→ EXERCISE REQUIREMENTS
Your task is to repeat the entries below exactly and to leave their images out.

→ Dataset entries
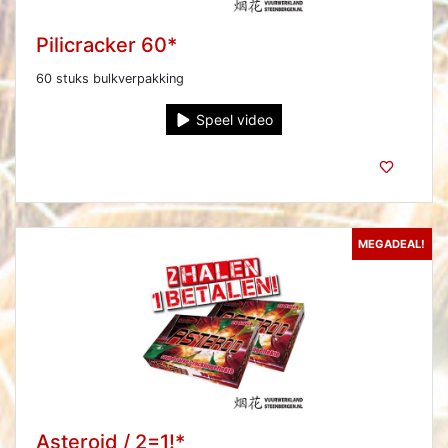
Pilicracker 60*
60 stuks bulkverpakking
Speel video
MEGADEAL!
Asteroid / 2=1!*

→ REPLY TO THE EXERCISE
Pilicracker 60*
60 stuks bulkverpakking
Speel video
MEGADEAL!
Asteroid / 2=1!*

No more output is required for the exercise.